* [WORK ITEM] Below is a block of data; give all of it again word for word.

(Stored data entries)

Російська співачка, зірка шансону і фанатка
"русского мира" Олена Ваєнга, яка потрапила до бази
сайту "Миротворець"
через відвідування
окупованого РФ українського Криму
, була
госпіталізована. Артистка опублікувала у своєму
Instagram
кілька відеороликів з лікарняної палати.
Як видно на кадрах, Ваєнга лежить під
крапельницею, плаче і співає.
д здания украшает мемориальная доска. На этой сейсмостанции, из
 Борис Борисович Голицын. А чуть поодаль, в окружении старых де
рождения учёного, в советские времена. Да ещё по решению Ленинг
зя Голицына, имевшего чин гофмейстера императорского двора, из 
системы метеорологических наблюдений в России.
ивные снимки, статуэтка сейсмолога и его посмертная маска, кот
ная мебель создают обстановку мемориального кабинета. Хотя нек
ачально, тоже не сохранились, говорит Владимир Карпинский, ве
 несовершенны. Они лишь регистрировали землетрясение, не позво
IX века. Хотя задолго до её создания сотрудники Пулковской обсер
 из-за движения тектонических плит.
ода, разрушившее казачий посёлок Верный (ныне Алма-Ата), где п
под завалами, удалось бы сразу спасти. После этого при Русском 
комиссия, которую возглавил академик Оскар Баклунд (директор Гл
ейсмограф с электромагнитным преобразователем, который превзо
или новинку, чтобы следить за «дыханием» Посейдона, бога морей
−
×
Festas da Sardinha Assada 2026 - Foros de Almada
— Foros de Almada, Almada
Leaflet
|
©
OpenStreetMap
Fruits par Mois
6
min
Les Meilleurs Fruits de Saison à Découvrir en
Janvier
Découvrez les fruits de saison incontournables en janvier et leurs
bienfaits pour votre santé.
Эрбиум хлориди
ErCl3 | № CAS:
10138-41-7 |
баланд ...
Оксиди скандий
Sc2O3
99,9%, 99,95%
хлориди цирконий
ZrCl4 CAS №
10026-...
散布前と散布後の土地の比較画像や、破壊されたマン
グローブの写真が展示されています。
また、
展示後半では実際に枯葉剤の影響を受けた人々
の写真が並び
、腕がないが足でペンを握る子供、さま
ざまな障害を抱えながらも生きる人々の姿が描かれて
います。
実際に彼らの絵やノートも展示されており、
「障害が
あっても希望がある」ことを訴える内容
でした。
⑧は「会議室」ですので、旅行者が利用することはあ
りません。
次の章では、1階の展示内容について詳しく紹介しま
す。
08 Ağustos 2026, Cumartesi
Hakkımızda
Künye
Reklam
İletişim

* [TASK ANSWER]
Російська співачка, зірка шансону і фанатка
"русского мира" Олена Ваєнга, яка потрапила до бази
сайту "Миротворець"
через відвідування
окупованого РФ українського Криму
, була
госпіталізована. Артистка опублікувала у своєму
Instagram
кілька відеороликів з лікарняної палати.
Як видно на кадрах, Ваєнга лежить під
крапельницею, плаче і співає.
д здания украшает мемориальная доска. На этой сейсмостанции, из
 Борис Борисович Голицын. А чуть поодаль, в окружении старых де
рождения учёного, в советские времена. Да ещё по решению Ленинг
зя Голицына, имевшего чин гофмейстера императорского двора, из 
системы метеорологических наблюдений в России.
ивные снимки, статуэтка сейсмолога и его посмертная маска, кот
ная мебель создают обстановку мемориального кабинета. Хотя нек
ачально, тоже не сохранились, говорит Владимир Карпинский, ве
 несовершенны. Они лишь регистрировали землетрясение, не позво
IX века. Хотя задолго до её создания сотрудники Пулковской обсер
 из-за движения тектонических плит.
ода, разрушившее казачий посёлок Верный (ныне Алма-Ата), где п
под завалами, удалось бы сразу спасти. После этого при Русском 
комиссия, которую возглавил академик Оскар Баклунд (директор Гл
ейсмограф с электромагнитным преобразователем, который превзо
или новинку, чтобы следить за «дыханием» Посейдона, бога морей
−
×
Festas da Sardinha Assada 2026 - Foros de Almada
— Foros de Almada, Almada
Leaflet
|
©
OpenStreetMap
Fruits par Mois
6
min
Les Meilleurs Fruits de Saison à Découvrir en
Janvier
Découvrez les fruits de saison incontournables en janvier et leurs
bienfaits pour votre santé.
Эрбиум хлориди
ErCl3 | № CAS:
10138-41-7 |
баланд ...
Оксиди скандий
Sc2O3
99,9%, 99,95%
хлориди цирконий
ZrCl4 CAS №
10026-...
散布前と散布後の土地の比較画像や、破壊されたマン
グローブの写真が展示されています。
また、
展示後半では実際に枯葉剤の影響を受けた人々
の写真が並び
、腕がないが足でペンを握る子供、さま
ざまな障害を抱えながらも生きる人々の姿が描かれて
います。
実際に彼らの絵やノートも展示されており、
「障害が
あっても希望がある」ことを訴える内容
でした。
⑧は「会議室」ですので、旅行者が利用することはあ
りません。
次の章では、1階の展示内容について詳しく紹介しま
す。
08 Ağustos 2026, Cumartesi
Hakkımızda
Künye
Reklam
İletişim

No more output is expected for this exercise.